From: MITSUNARI Shigeo <[email protected]>
When the register allocator selects the MUL-based highpart pattern
(umuldi3_highpart) with the source value already in %rdx, it inserts
a redundant mov to %rax before the mul instruction. Add a peephole2
that detects this mov + mul sequence and converts it to a single mulx,
eliminating the extra mov.
This improves inlined loops that perform multiple unsigned divisions
by constants. For example, a loop with three div-by-constant
operations now generates 15 instructions (matching LLVM) instead
of 18.
Before (loop body excerpt):
mov rax, rdx
mul r9
After:
mulx rdx, rax, r9
gcc/ChangeLog:
* config/i386/i386.md: Add peephole2 to convert
mov + umul_highpart to mulx on BMI2 targets.
gcc/testsuite/ChangeLog:
* gcc.target/i386/bmi2-mulx-highpart-2.c: New test.

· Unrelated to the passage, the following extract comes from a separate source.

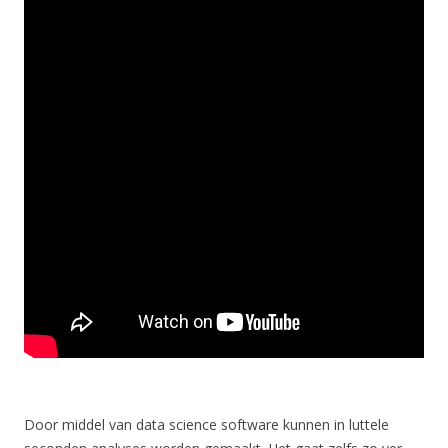
Door middel van data science software kunnen in luttele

Signed-off-by: MITSUNARI Shigeo <[email protected]>
---
gcc/config/i386/i386.md | 17 +++++++++++++++++
.../gcc.target/i386/bmi2-mulx-highpart-2.c | 19 +++++++++++++++++++
2 files changed, 36 insertions(+)
create mode 100644 gcc/testsuite/gcc.target/i386/bmi2-mulx-highpart-2.c
diff --git a/gcc/config/i386/i386.md b/gcc/config/i386/i386.md
index 472f9d41332..1c394690b04 100644
--- a/gcc/config/i386/i386.md
+++ b/gcc/config/i386/i386.md
@@ -11522,6 +11522,23 @@
(set_attr "prefix" "vex")
(set_attr "mode" "<MODE>")])
+;; Convert mov + highpart mul to mulx when the mov source is %rdx.
+;; mov %rdx, %rax; mulq %src -> mulx %src, %rax, %out
+(define_peephole2
+ [(set (match_operand:DWIH 0 "register_operand")
+ (match_operand:DWIH 1 "register_operand"))
+ (parallel [(set (match_operand:DWIH 2 "register_operand")
+ (umul_highpart:DWIH (match_dup 0)
+ (match_operand:DWIH 3 "nonimmediate_operand")))
+ (clobber (match_dup 0))
+ (clobber (reg:CC FLAGS_REG))])]
+ "TARGET_BMI2
+ && REGNO (operands[1]) == DX_REG
+ && REGNO (operands[0]) != REGNO (operands[2])"
+ [(parallel [(set (match_dup 2)
+ (umul_highpart:DWIH (match_dup 1) (match_dup 3)))
+ (clobber (match_dup 0))])])
+
;; Highpart multiplication patterns
(define_insn "<s>mul<mode>3_highpart"
[(set (match_operand:DWIH 0 "register_operand" "=d")
diff --git a/gcc/testsuite/gcc.target/i386/bmi2-mulx-highpart-2.c
b/gcc/testsuite/gcc.target/i386/bmi2-mulx-highpart-2.c
new file mode 100644
index 00000000000..be56cf15d07
--- /dev/null
+++ b/gcc/testsuite/gcc.target/i386/bmi2-mulx-highpart-2.c
@@ -0,0 +1,19 @@
+/* { dg-do compile { target { ! ia32 } } } */
+/* { dg-options "-O2 -mbmi2" } */
+/* { dg-final { check-function-bodies "**" "" "" { target *-*-linux* *-*-gnu*
} } } */
+
+/*
+**div7loop:
+**...
+** mulx %rsi, %rax, %rdx
+**...
+*/
+
+unsigned int
+div7loop (unsigned int x)
+{
+ for (int i = 0; i < 10000; i++) {
+ x ^= (i ^ x) / 7;
+ }
+ return x;
+}
--
2.43.0